▸ LISTED ENTRIES
......
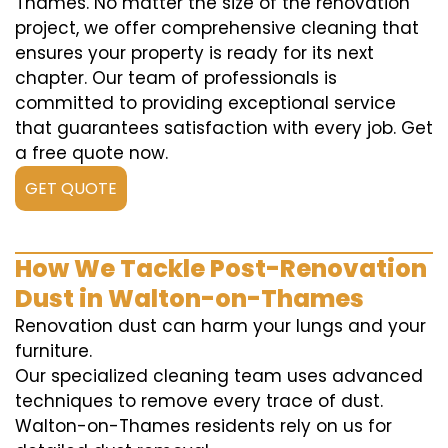
Thames. No matter the size of the renovation
project, we offer comprehensive cleaning that
ensures your property is ready for its next
chapter. Our team of professionals is
committed to providing exceptional service
that guarantees satisfaction with every job. Get
a free quote now.
GET QUOTE
How We Tackle Post-Renovation
Dust in Walton-on-Thames
Renovation dust can harm your lungs and your
furniture.
Our specialized cleaning team uses advanced
techniques to remove every trace of dust.
Walton-on-Thames residents rely on us for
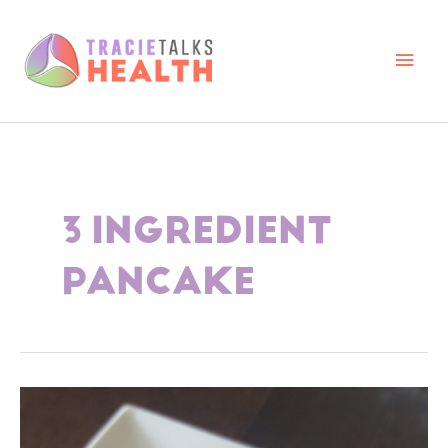
Skip
to
content
Main
Men
3 INGREDIENT
PANCAKE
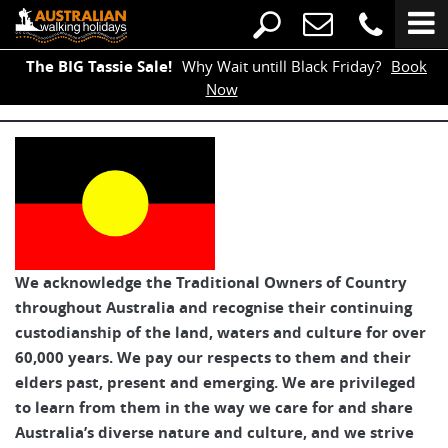
The BIG Tassie Sale!
Why Wait untill Black Friday?
Book
Now
We acknowledge the Traditional Owners of Country
throughout Australia and recognise their continuing
custodianship of the land, waters and culture for over
60,000 years. We pay our respects to them and their
elders past, present and emerging. We are privileged
to learn from them in the way we care for and share
Australia’s diverse nature and culture, and we strive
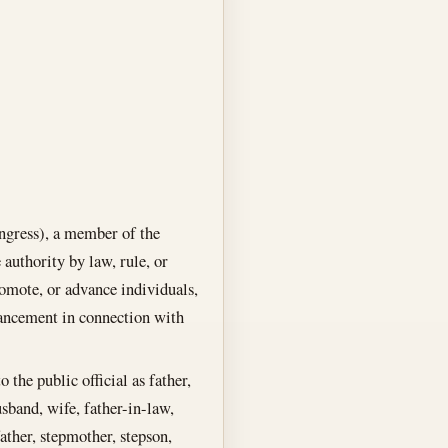
ongress), a member of the
authority by law, rule, or
romote, or advance individuals,
ancement in connection with
 the public official as father,
usband, wife, father-in-law,
ather, stepmother, stepson,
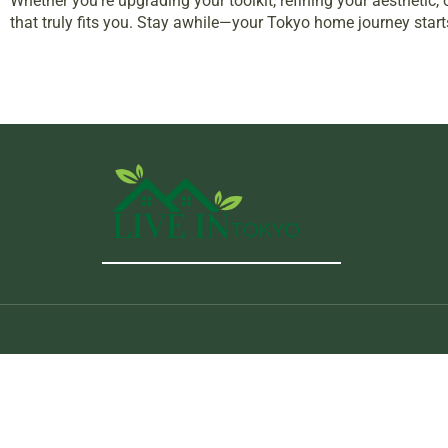
Whether you’re upgrading your toolkit, refining your aestheti
that truly fits you. Stay awhile—your Tokyo home journey start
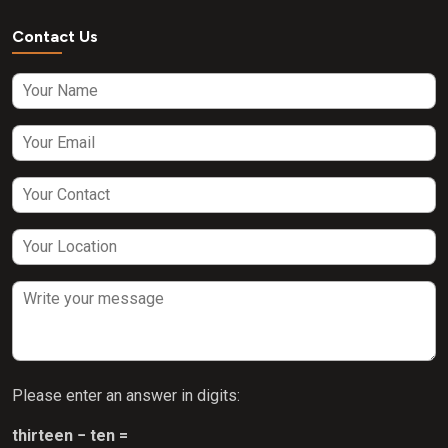
Contact Us
Please enter an answer in digits:
thirteen − ten =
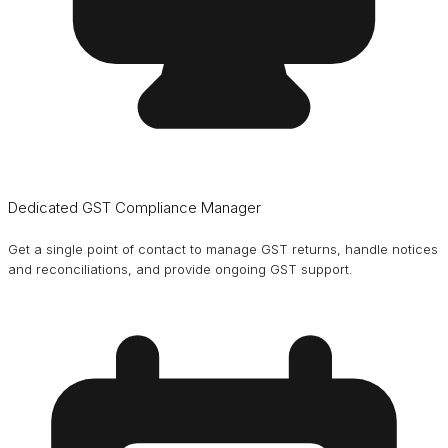
Dedicated GST Compliance Manager
Get a single point of contact to manage GST returns, handle notices
and reconciliations, and provide ongoing GST support.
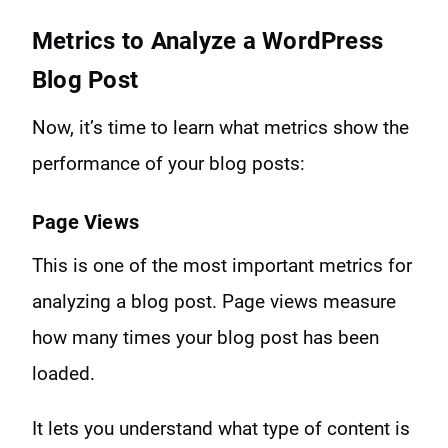
Metrics to Analyze a WordPress
Blog Post
Now, it’s time to learn what metrics show the
performance of your blog posts:
Page Views
This is one of the most important metrics for
analyzing a blog post. Page views measure
how many times your blog post has been
loaded.
It lets you understand what type of content is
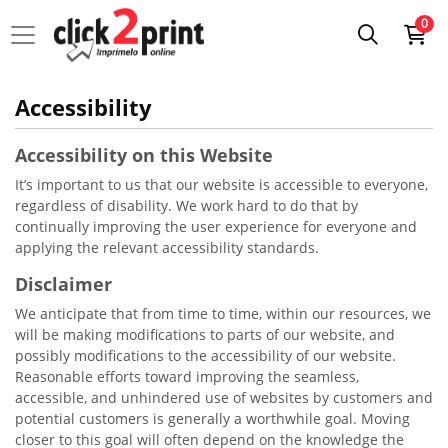
0
Accessibility
Accessibility on this Website
It’s important to us that our website is accessible to everyone,
regardless of disability. We work hard to do that by
continually improving the user experience for everyone and
applying the relevant accessibility standards.
Disclaimer
We anticipate that from time to time, within our resources, we
will be making modifications to parts of our website, and
possibly modifications to the accessibility of our website.
Reasonable efforts toward improving the seamless,
accessible, and unhindered use of websites by customers and
potential customers is generally a worthwhile goal. Moving
closer to this goal will often depend on the knowledge the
......
▸ WHAT YOU WILL DO
Set down the entries shown above once more, exactly as they read, but without pictures.

▸ EXERCISE RESULT
Thames. No matter the size of the renovation
project, we offer comprehensive cleaning that
ensures your property is ready for its next
chapter. Our team of professionals is
committed to providing exceptional service
that guarantees satisfaction with every job. Get
a free quote now.
GET QUOTE
How We Tackle Post-Renovation
Dust in Walton-on-Thames
Renovation dust can harm your lungs and your
furniture.
Our specialized cleaning team uses advanced
techniques to remove every trace of dust.
Walton-on-Thames residents rely on us for
Skip
to
content
Main
Men
3 INGREDIENT
PANCAKE
The BIG Tassie Sale!
Why Wait untill Black Friday?
Book
Now
We acknowledge the Traditional Owners of Country
throughout Australia and recognise their continuing
custodianship of the land, waters and culture for over
60,000 years. We pay our respects to them and their
elders past, present and emerging. We are privileged
to learn from them in the way we care for and share
Australia’s diverse nature and culture, and we strive
ongress), a member of the
authority by law, rule, or
romote, or advance individuals,
ancement in connection with
 the public official as father,
usband, wife, father-in-law,
ather, stepmother, stepson,
Whether you’re upgrading your toolkit, refining your aestheti
that truly fits you. Stay awhile—your Tokyo home journey start
Contact Us
Please enter an answer in digits:
thirteen − ten =
Dedicated GST Compliance Manager
Get a single point of contact to manage GST returns, handle notices
and reconciliations, and provide ongoing GST support.
Metrics to Analyze a WordPress
Blog Post
Now, it’s time to learn what metrics show the
performance of your blog posts:
Page Views
This is one of the most important metrics for
analyzing a blog post. Page views measure
how many times your blog post has been
loaded.
It lets you understand what type of content is
0
Accessibility
Accessibility on this Website
It’s important to us that our website is accessible to everyone,
regardless of disability. We work hard to do that by
continually improving the user experience for everyone and
applying the relevant accessibility standards.
Disclaimer
We anticipate that from time to time, within our resources, we
will be making modifications to parts of our website, and
possibly modifications to the accessibility of our website.
Reasonable efforts toward improving the seamless,
accessible, and unhindered use of websites by customers and
potential customers is generally a worthwhile goal. Moving
closer to this goal will often depend on the knowledge the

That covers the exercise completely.